▸ **EXERCISE AIM**: Find every line in the records below that holds the word "luego", and copy each one.

▸ **RECORDS TO PROCESS**:
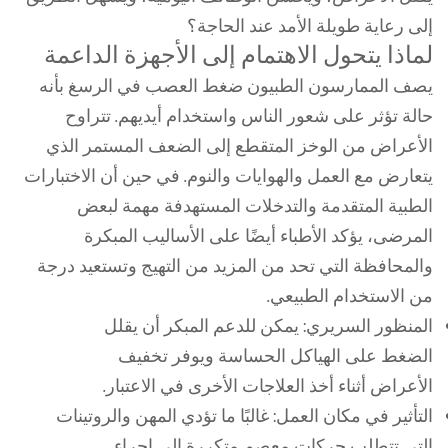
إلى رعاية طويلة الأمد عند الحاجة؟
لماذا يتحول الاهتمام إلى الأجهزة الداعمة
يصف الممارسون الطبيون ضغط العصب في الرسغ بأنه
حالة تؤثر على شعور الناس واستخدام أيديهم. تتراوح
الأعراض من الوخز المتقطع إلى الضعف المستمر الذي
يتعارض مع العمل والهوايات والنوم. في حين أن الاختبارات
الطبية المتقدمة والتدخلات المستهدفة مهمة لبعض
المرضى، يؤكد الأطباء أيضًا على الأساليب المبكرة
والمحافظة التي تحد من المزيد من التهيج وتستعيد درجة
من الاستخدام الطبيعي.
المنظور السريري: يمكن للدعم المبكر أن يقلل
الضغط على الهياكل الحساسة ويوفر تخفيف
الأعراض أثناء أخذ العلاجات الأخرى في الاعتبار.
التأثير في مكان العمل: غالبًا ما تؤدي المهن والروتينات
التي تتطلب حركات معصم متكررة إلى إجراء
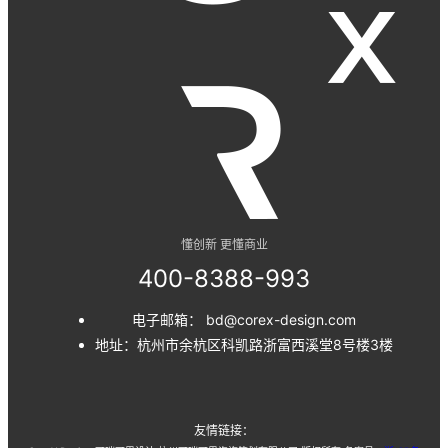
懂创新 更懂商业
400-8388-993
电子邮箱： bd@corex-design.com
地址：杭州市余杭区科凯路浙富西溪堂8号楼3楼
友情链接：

==

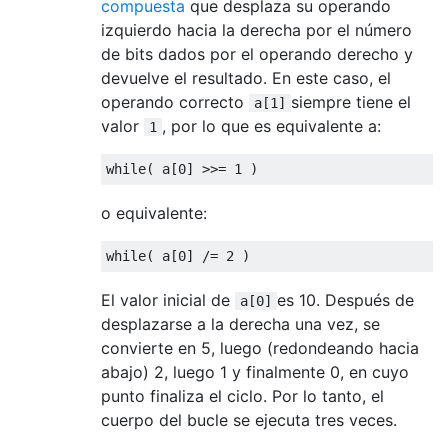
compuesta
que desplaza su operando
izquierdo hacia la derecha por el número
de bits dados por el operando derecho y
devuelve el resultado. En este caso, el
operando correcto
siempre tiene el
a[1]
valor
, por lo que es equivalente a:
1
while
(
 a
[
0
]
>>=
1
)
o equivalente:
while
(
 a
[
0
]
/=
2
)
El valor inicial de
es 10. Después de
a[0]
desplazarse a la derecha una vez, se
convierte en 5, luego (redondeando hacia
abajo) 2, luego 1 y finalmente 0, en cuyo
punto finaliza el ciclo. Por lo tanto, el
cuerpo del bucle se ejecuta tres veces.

* * *

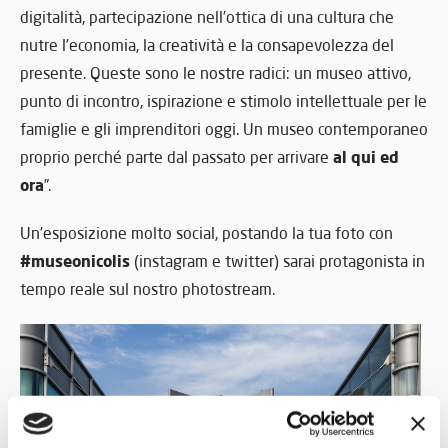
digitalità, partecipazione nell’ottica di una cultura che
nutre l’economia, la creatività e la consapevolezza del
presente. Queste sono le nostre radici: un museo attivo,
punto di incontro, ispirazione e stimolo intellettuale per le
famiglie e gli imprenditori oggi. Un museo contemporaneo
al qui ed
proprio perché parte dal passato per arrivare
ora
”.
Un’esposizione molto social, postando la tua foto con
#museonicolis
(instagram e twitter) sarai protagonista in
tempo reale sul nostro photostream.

▸ **SOLUTION TO THIS PROBLEM**:
convierte en 5, luego (redondeando hacia
abajo) 2, luego 1 y finalmente 0, en cuyo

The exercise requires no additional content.